On 12/1/06, Ingolf Dahl <ingolf.dahl at telia.com> wrote:
> Some further comments on the equation f(f(x)) = g(x):
> For the case g(x) = exp(x) some work have been done, see
> http://www.math.niu.edu/~rusin/known-math/index/39-XX.html ,
> http://www.math.niu.edu/~rusin/known-math/99/sqrt_exp
> and http://www.newton.dep.anl.gov/newton/askasci/1993/math/MATH023.HTM .

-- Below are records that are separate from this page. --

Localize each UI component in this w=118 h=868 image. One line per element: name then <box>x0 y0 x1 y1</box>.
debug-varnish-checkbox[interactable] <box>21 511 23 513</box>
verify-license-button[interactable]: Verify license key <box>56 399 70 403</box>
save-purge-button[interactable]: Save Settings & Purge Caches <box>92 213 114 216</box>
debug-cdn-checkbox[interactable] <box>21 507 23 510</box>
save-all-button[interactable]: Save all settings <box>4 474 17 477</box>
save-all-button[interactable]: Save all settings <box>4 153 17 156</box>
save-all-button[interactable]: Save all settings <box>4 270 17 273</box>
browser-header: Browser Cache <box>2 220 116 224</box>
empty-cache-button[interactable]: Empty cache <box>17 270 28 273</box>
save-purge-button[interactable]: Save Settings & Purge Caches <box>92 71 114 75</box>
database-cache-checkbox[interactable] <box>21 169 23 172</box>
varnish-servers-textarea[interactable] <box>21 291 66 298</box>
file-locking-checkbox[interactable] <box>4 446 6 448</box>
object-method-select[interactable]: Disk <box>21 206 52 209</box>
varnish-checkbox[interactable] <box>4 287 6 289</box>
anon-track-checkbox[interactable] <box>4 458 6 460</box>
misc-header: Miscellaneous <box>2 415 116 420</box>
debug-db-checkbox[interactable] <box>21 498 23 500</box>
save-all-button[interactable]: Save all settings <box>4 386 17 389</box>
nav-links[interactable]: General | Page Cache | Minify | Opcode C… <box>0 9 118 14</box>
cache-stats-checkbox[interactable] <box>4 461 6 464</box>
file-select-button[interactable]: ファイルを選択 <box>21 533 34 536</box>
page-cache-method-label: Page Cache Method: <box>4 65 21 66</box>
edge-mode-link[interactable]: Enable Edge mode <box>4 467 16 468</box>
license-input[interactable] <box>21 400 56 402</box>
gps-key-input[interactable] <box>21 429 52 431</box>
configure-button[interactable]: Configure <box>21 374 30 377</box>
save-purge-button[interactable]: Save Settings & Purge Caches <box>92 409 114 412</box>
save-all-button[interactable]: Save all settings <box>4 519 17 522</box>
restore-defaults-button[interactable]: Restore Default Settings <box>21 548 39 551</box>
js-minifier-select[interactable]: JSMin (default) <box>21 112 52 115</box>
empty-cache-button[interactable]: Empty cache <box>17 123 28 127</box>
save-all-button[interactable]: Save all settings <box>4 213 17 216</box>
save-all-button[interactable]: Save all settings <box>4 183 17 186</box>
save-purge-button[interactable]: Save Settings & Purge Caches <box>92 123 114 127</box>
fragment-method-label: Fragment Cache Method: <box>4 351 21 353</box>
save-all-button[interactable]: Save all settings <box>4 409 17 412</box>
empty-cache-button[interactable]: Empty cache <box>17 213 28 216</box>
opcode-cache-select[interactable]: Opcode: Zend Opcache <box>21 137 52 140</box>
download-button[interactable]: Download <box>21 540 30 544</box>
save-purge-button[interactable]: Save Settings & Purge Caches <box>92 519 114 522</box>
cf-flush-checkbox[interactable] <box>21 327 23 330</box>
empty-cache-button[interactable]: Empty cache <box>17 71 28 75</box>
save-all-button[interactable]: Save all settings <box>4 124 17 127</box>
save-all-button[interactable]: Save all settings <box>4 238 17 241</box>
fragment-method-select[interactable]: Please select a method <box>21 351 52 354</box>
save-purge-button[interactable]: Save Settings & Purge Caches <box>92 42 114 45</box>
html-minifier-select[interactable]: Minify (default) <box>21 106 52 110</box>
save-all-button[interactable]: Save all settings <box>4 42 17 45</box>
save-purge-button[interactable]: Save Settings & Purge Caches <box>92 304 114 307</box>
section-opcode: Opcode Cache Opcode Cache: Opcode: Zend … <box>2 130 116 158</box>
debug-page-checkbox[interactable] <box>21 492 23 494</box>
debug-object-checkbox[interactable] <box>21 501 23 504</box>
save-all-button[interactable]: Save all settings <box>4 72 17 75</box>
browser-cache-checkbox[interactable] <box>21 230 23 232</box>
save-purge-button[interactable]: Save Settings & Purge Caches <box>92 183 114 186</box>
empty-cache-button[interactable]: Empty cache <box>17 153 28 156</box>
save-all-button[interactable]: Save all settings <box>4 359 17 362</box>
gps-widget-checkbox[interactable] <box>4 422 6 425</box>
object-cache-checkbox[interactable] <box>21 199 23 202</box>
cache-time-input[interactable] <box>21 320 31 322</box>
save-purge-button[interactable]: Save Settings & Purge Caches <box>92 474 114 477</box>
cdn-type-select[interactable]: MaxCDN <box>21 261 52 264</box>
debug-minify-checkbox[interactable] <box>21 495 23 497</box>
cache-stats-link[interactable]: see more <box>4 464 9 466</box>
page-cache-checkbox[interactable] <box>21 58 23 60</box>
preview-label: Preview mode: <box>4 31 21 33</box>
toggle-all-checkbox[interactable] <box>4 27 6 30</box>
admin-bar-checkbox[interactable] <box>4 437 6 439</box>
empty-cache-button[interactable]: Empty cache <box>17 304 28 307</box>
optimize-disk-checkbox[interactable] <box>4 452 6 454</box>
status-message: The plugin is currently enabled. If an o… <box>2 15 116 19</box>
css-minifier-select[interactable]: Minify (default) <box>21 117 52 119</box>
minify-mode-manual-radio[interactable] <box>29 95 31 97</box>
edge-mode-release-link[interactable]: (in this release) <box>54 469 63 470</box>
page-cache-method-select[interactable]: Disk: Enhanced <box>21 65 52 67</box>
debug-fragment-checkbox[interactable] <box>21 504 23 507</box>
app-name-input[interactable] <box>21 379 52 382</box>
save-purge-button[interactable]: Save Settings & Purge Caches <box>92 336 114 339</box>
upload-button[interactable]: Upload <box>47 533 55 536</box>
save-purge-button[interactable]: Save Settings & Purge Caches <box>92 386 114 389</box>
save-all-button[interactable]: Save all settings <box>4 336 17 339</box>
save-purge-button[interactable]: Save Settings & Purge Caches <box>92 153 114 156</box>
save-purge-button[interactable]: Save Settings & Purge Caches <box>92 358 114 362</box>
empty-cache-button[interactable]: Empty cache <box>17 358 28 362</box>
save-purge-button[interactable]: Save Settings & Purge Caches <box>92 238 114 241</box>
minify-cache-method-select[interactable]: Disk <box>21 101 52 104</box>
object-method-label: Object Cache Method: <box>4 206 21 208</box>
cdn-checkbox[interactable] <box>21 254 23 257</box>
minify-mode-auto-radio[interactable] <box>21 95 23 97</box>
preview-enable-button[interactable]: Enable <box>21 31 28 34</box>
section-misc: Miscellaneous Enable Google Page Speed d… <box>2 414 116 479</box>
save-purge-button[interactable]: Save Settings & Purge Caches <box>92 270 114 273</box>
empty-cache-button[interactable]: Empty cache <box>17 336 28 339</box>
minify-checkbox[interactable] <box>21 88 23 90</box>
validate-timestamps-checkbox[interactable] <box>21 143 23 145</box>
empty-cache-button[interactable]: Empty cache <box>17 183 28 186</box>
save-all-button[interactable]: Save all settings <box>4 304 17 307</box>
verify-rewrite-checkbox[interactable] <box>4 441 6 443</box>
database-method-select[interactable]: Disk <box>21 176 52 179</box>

> (found by a Google search for "f(f(x))")
>
> However, I have not penetrated deeply enough into all references to really
> see if there are good methods to find (precise) numerical values for at
> least one solution of the equation. Or a plot...
>
> But some thoughts further, somewhat fishing on deep water: If we have a
> function g(x) that is such that g(0)=0 (or g(x0)=x0 for some x0) and where
> g(x) also has a Maclaurin expansion with a positive first coefficient, it
> should be easy to find a Maclaurin series which composed to itself is
> identical to that of g(x). Examples of such functions g(x) are sin(x) and
> sinh(x). Then there is the question if this series converges in some range,
> I have not tested yet. (In the links above they refer to a theorem by Polya,
> stating that convergence range must be limited.) For some other functions,
> we could also think of expansions in x^(Sqrt(2)).
> Suppose that we find such a function f(x) for g(x) = sinh(x), name it
> fsinh(x), with convergence in some region near origo. Then it might be
> possible to extend that to the whole axis if we for any x apply ginv (the
> inverse of g) a number of times until we reach the convergence region. (we
> might have to use extended precision.) There we apply f, and then apply g
> the same number of times as we did with ginv. Then we should have obtained
> f(x).
>
> If we now look at the case g(x) = exp(x), we can note that if x > 20, exp
> and 2*sinh are essentially identical (to machine precision). Thus we could
> assume that fsinh(x)*Sqrt[2] is a good approximation of the solution f(x)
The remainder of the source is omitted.